移動中でも、スマホを触っているとあっという間に時間がたってしまうことも少なくない ©️iStock.com

 その後、チャット仲間からのアドバイスを受け、祖母を説得し「テレホーダイ」を契約した。1999年のネットユーザーにとって、テレホーダイは常識だったのである。

ネット接続は23時から

 最近では「一時ネットが不通に」といった程度のことでもニュースになる。2020年11月25日には、AWS(Amazon Web Service)のサーバーダウンに伴い、複数のWebサービスが機能を停止。関係各所からは悲鳴が挙がった。

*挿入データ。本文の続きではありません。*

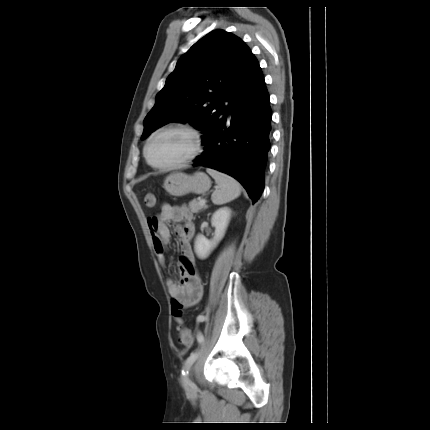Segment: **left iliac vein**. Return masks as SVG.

 それに比べて、ナローバンド時代はおおらかなものだった。23時からの9時間は「テレホタイム」と称されていたが、その時間帯になるやネットワークは輻輳してパンク状態になり、アクセスポイントに接続することさえままならなかった。

実はいまも存在するテレホーダイ(NTT東日本HPより)

 テレホが常識だったために、IRC(チャットルーム)やICQ(メッセンジャーソフト)にチャット仲間が集まるのは、決まって深夜の23時台だった。チャット以外にも、画像や動画やフリーゲームを「Iria」でダウンロードしたり、見知らぬ人とオンラインゲーム「東風荘」で麻雀勝負をしたりと、テレホタイムはまさしく夢の時間。ディスプレイの右下に表示される時刻を見つめつつ、「早く23時になれ」と願っていたのも懐かしい。

 いっぽう、深夜にパソコンにのめりこむ孫を見て、祖母はいつも不安げだった。5万円の件も合わせ、申し訳ないことをしたと今になって思う。